For every line below, output the text exactly and leave out images.
START Available data
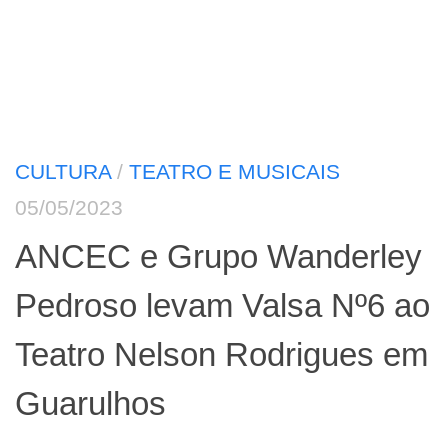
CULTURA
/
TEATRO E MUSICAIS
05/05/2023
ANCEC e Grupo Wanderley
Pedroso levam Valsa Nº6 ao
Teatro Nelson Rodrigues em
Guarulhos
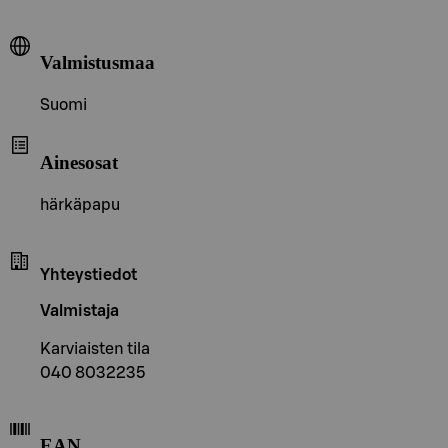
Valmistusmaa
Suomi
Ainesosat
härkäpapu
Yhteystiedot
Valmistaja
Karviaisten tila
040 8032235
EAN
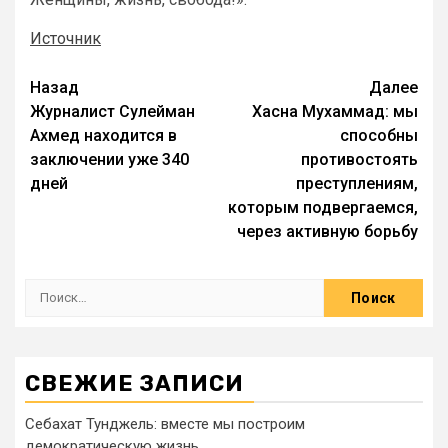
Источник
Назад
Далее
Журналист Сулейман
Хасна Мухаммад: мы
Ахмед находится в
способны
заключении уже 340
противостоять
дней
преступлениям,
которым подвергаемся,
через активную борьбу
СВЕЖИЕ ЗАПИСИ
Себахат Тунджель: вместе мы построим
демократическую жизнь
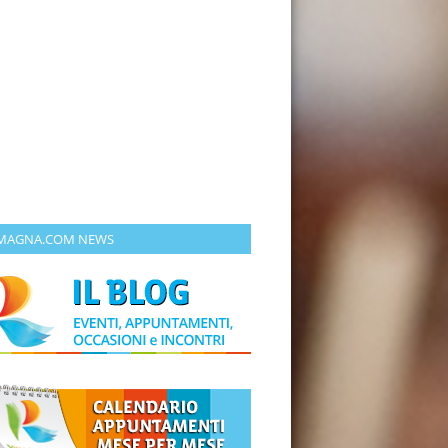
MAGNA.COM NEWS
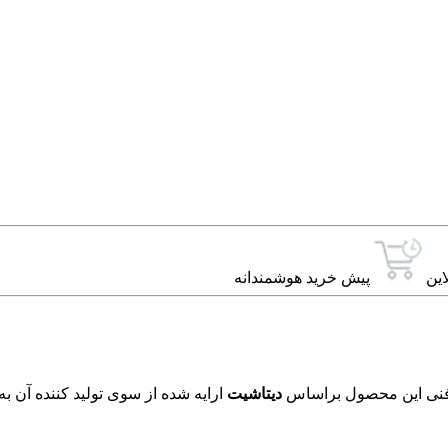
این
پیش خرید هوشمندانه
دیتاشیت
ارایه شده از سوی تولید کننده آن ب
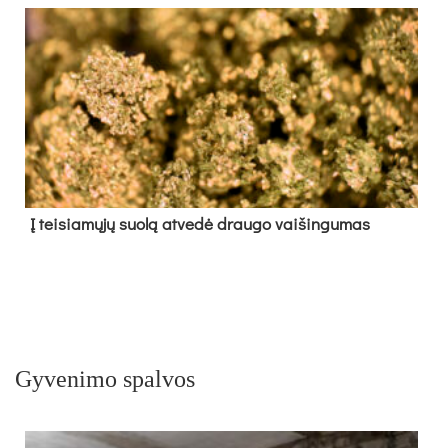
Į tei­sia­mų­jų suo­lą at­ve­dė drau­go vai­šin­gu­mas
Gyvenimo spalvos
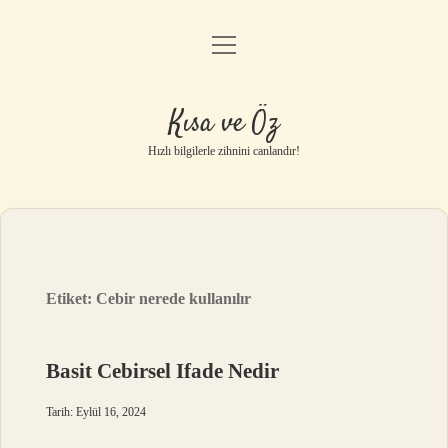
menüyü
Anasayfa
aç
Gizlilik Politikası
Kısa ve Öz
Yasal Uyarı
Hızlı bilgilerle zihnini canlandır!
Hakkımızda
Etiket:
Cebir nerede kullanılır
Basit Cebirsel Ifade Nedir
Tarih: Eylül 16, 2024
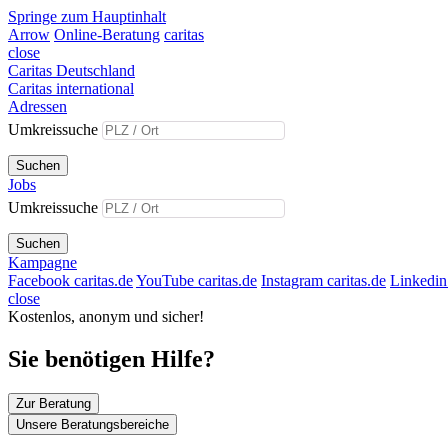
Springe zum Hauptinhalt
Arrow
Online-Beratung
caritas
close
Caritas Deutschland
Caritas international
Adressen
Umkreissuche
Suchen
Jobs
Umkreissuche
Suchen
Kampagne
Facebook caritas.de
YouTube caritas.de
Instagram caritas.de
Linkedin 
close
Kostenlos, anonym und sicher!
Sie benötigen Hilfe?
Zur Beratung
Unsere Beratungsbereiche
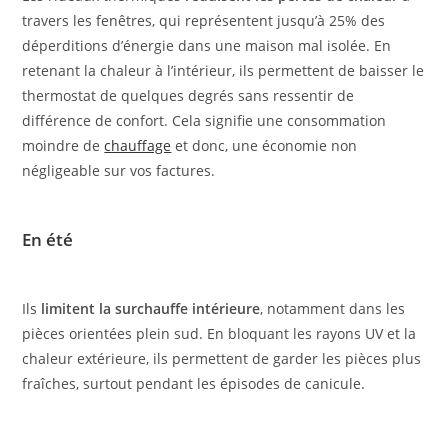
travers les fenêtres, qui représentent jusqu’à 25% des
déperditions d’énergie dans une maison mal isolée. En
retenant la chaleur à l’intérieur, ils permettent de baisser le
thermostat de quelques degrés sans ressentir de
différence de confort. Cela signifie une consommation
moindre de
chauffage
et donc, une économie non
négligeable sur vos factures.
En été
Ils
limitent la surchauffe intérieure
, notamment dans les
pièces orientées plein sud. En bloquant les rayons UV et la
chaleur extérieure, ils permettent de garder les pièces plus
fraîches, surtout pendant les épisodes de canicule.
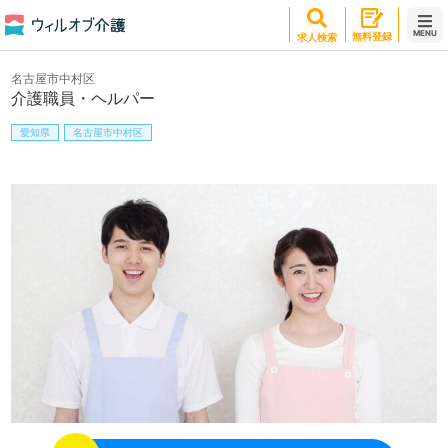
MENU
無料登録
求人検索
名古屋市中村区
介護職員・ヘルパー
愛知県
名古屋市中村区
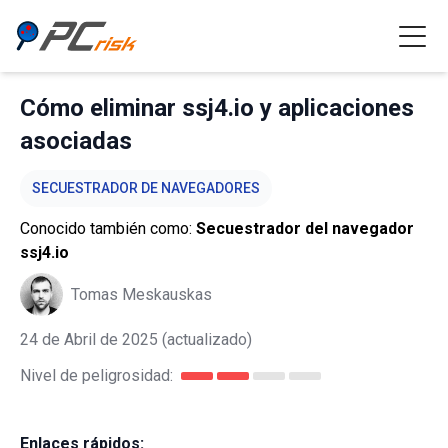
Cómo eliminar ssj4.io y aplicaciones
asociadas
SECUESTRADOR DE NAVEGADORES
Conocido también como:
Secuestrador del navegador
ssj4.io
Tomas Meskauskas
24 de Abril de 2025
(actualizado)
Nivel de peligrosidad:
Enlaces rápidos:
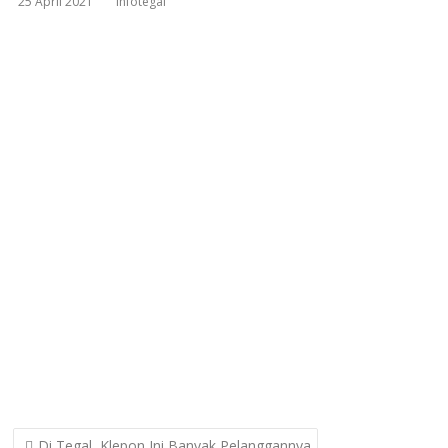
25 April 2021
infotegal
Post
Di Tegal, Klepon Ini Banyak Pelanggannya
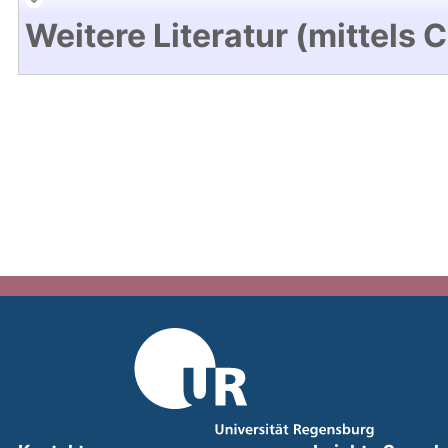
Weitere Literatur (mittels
END Available data
Solution to the exercise
CULTURA
/
TEATRO E MUSICAIS
05/05/2023
ANCEC e Grupo Wanderley
Pedroso levam Valsa Nº6 ao
Teatro Nelson Rodrigues em
Guarulhos
Valmistusmaa
Suomi
Ainesosat
härkäpapu
Yhteystiedot
Valmistaja
Karviaisten tila
040 8032235
EAN
Источник
Назад
Далее
Журналист Сулейман
Хасна Мухаммад: мы
Ахмед находится в
способны
заключении уже 340
противостоять
дней
преступлениям,
которым подвергаемся,
через активную борьбу
СВЕЖИЕ ЗАПИСИ
Себахат Тунджель: вместе мы построим
демократическую жизнь
MAGNA.COM NEWS
این
پیش خرید هوشمندانه
دیتاشیت
ارایه شده از سوی تولید کننده آن ب
Į tei­sia­mų­jų suo­lą at­ve­dė drau­go vai­šin­gu­mas
Gyvenimo spalvos
menüyü
Anasayfa
aç
Gizlilik Politikası
Kısa ve Öz
Yasal Uyarı
Hızlı bilgilerle zihnini canlandır!
Hakkımızda
Etiket:
Cebir nerede kullanılır
Basit Cebirsel Ifade Nedir
Tarih: Eylül 16, 2024
Springe zum Hauptinhalt
Arrow
Online-Beratung
caritas
close
Caritas Deutschland
Caritas international
Adressen
Umkreissuche
Suchen
Jobs
Umkreissuche
Suchen
Kampagne
Facebook caritas.de
YouTube caritas.de
Instagram caritas.de
Linkedin 
close
Kostenlos, anonym und sicher!
Sie benötigen Hilfe?
Zur Beratung
Unsere Beratungsbereiche
travers les fenêtres, qui représentent jusqu’à 25% des
déperditions d’énergie dans une maison mal isolée. En
retenant la chaleur à l’intérieur, ils permettent de baisser le
thermostat de quelques degrés sans ressentir de
différence de confort. Cela signifie une consommation
moindre de
chauffage
et donc, une économie non
négligeable sur vos factures.
En été
Ils
limitent la surchauffe intérieure
, notamment dans les
pièces orientées plein sud. En bloquant les rayons UV et la
chaleur extérieure, ils permettent de garder les pièces plus
fraîches, surtout pendant les épisodes de canicule.
MENU
無料登録
求人検索
名古屋市中村区
介護職員・ヘルパー
愛知県
名古屋市中村区
Cómo eliminar ssj4.io y aplicaciones
asociadas
SECUESTRADOR DE NAVEGADORES
Conocido también como:
Secuestrador del navegador
ssj4.io
Tomas Meskauskas
24 de Abril de 2025
(actualizado)
Nivel de peligrosidad:
Enlaces rápidos:
25 April 2021
infotegal
Post
Di Tegal, Klepon Ini Banyak Pelanggannya
Weitere Literatur (mittels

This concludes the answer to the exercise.